Description
The binding of Programmed Cell Death Protein 1 (PD-1), a receptor expressed on activated T-cells, to its ligands, PD-L1 and PD-L2, negatively regulates immune responses. PD-1 ligands are found on most cancers, and the PD-1:PD-L1/2 interaction inhibits T-cell activity and enables cancer cells to escape immune surveillance. The PD-1:PD-L1/2 pathway is also involved in regulating autoimmune responses, making these proteins promising therapeutic targets for a number of cancers, as well as multiple sclerosis, arthritis, lupus, and type I diabetes.

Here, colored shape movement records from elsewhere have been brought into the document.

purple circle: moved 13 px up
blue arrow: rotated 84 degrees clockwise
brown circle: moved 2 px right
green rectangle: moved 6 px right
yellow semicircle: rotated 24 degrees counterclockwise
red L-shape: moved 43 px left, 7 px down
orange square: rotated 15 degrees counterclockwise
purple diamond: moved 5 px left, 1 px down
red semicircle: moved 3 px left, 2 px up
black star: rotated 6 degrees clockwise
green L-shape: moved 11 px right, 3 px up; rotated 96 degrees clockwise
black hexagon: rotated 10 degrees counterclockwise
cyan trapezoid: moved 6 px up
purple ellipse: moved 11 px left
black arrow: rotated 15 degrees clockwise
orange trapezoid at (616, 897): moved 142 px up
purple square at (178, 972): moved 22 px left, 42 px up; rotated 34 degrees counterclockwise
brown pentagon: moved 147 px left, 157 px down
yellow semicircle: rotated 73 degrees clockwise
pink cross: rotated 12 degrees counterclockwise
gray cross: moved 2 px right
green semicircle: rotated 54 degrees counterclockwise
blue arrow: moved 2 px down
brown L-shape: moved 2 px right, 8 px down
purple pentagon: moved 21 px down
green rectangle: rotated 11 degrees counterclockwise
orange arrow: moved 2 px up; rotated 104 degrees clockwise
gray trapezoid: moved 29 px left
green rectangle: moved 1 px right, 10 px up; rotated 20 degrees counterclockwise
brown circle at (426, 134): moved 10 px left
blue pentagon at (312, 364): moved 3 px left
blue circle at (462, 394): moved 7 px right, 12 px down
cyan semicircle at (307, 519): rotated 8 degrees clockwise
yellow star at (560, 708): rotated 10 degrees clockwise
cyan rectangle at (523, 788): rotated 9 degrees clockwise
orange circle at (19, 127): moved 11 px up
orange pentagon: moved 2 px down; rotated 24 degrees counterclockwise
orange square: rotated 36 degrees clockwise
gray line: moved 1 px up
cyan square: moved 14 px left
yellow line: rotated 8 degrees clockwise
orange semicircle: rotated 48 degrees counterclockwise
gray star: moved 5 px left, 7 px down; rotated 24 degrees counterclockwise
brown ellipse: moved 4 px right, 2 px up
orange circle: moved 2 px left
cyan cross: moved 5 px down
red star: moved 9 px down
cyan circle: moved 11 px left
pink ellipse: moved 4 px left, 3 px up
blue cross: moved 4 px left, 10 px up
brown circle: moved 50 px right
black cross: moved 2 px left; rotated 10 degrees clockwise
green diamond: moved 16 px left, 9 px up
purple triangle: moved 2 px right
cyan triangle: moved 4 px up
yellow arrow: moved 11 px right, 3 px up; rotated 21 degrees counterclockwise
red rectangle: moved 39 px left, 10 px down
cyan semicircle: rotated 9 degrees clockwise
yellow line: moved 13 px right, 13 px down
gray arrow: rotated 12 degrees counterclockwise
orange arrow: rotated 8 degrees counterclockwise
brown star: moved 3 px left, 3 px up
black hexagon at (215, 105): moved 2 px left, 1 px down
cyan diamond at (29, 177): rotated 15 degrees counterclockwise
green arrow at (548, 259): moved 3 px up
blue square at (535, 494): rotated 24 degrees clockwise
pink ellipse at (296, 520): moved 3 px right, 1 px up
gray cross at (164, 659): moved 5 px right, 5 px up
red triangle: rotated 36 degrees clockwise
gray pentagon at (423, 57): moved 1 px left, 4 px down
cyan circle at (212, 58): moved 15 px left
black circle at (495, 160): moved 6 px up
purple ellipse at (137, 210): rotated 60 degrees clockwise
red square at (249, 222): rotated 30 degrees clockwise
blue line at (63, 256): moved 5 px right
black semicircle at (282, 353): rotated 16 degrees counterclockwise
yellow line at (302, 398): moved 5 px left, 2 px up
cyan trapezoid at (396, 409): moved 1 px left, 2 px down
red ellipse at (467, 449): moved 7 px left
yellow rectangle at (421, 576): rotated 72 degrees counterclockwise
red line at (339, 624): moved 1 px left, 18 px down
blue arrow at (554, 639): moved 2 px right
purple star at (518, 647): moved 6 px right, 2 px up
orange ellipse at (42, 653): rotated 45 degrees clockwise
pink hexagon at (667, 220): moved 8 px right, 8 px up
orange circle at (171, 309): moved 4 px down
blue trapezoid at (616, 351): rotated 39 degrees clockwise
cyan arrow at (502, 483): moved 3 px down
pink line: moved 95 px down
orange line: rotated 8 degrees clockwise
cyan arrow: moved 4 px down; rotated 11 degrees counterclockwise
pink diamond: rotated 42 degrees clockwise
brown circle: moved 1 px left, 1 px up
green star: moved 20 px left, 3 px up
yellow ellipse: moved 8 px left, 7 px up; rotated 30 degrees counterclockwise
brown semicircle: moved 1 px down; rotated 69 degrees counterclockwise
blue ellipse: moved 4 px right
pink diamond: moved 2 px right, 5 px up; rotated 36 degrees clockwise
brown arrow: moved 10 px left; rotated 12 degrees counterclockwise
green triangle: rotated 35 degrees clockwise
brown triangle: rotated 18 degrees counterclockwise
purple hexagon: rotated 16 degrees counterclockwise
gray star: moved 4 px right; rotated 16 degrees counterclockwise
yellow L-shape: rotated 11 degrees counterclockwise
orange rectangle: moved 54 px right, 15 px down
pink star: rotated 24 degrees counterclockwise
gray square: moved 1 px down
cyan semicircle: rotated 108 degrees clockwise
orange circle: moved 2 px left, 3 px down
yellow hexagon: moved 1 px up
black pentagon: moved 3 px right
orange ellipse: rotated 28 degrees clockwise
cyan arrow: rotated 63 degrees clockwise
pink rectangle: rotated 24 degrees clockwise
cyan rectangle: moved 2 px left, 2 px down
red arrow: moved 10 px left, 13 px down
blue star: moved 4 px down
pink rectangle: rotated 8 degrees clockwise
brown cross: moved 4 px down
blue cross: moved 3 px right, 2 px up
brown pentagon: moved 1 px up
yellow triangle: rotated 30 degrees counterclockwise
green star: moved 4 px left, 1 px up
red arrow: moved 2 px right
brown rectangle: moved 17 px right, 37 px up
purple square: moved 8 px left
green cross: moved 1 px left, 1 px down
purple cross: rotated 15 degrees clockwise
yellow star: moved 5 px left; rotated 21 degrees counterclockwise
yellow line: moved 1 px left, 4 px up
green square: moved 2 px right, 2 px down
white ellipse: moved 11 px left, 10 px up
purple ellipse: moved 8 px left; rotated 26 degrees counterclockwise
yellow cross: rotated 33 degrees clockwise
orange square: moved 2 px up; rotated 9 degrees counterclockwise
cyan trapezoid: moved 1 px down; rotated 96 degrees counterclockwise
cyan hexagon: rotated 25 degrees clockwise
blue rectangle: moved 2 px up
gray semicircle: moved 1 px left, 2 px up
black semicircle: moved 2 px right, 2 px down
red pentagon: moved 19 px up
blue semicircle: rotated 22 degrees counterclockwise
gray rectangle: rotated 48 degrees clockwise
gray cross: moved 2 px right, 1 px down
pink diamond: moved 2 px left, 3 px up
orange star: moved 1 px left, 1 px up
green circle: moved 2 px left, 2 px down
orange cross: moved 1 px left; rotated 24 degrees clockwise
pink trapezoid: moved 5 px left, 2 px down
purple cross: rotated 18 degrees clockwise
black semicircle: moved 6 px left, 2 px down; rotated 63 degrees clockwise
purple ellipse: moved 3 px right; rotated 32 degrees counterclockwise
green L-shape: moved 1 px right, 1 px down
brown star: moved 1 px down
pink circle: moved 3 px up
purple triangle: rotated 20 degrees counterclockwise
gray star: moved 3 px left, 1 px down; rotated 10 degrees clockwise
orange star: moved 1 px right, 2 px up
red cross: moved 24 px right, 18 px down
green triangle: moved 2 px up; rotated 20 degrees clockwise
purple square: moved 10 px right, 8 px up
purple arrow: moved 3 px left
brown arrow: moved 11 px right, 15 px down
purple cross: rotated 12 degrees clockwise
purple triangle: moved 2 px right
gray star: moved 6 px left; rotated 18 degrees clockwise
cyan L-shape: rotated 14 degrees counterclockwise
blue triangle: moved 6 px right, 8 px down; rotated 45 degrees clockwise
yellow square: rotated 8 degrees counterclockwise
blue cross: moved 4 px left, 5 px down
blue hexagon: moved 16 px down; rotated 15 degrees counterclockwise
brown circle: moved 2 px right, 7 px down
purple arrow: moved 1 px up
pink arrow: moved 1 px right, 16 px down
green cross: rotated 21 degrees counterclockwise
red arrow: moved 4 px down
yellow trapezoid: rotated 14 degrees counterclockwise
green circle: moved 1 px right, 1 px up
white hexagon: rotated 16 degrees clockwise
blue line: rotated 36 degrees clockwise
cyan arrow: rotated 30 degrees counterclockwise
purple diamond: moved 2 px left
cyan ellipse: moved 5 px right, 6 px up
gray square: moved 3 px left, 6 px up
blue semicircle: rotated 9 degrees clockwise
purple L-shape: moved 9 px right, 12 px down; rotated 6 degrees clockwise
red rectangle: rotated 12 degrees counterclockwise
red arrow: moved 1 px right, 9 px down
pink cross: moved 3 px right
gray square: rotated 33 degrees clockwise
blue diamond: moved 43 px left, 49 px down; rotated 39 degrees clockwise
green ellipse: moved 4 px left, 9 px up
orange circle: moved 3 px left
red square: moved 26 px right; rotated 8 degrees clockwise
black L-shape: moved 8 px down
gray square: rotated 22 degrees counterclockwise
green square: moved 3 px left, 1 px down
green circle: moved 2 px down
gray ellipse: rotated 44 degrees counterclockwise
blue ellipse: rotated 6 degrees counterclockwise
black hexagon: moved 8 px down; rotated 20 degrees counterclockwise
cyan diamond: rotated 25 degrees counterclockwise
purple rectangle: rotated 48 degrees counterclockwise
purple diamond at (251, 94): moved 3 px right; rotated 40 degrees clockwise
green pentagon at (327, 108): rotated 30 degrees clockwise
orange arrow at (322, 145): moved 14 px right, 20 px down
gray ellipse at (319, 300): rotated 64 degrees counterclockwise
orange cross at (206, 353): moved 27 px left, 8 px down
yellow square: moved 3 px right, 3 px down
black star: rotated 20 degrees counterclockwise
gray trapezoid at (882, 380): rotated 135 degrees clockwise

This sgRNA (single guide RNA) pool is designed for use with the CRISPR Synergistic Activation Mediator (SAM) system to induce transcriptional activation and expression of any gene of interest. CRISPRa (SAM) cells stably express a mutated dCas9 (Streptococcus pyogenes CRISPR associated protein 9), lacking any endonuclease activity, fused with VP64, a transcriptional activator, as well as transcription factors P65 (Transcription Factor p65, or Nuclear Factor NF-κB p65) and HSF1 (Heat Shock Factor 1) fused with an MS2 tag.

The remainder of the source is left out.